§ Problem to solve: Whichever lines include the word "Money", copy them as they appear in the data.

*** Opening Material provided ***

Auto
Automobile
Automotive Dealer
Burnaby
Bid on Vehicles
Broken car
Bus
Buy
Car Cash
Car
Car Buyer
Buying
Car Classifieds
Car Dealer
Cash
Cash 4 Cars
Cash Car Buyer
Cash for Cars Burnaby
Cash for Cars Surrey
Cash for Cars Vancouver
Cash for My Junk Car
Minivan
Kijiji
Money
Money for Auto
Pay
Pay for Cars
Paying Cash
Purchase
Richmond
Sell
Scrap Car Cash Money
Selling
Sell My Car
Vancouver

*** Closing Material provided ***
*** Opening Material provided ***

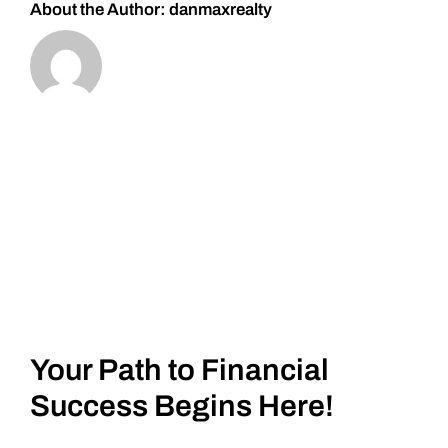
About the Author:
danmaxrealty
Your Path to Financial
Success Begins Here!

*** Closing Material provided ***

§ Exercise solution:
Money
Money for Auto
Scrap Car Cash Money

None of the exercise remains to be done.